About

FHIS department profile introduction:

Dr O’Brien is a lecturer of French at UBC Vancouver.

She is of mixed origin and grew up in Belgium, bilingual (trilingual when very small). Her background has shaped a broader concern with hybridity, migrancy, cosmopolitanism, and tolerance. She has been at UBC since 2009. Before then, she taught at Princeton University, Trinity College Dublin (Centre for Medieval and Renaissance Studies), and University College Dublin. She has also worked in bookselling, freelance web-design, and translation.

She teaches French language, literature, and culture. Her research is on Medieval literature and culture (mainly Old French and Occitan poetry), connections between medieval and post-medieval textuality and hypertextuality, the purpose of reading and its practice in interactive communities, and the integration of teaching and research in/as learning. Her other interests—some of which conjoin her teaching and research—include speculative fictions of many forms and from many times (Medieval marginalia and romance, bande dessinée and graphic novels, SF, cinema), and food.

Her main blog is Meta-meta-medieval. 

This present site is a teaching portfolio.

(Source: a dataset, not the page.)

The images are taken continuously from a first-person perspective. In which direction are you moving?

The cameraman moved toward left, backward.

Self-portrait in office. I am in the foreground, pictured from the shoulders up. In the background are bookcases (French and medieval literature, modern literary criticism and theory, poetry and poetics). A potus plant is on top of the bookcase. Its vines entangle the shelves and sides below, and seem to grow out of my ear. Originally arranged as a background while teaching online, then photographed for use as a Zoom background. Composition and photo: Juliet O’Brien, 2024.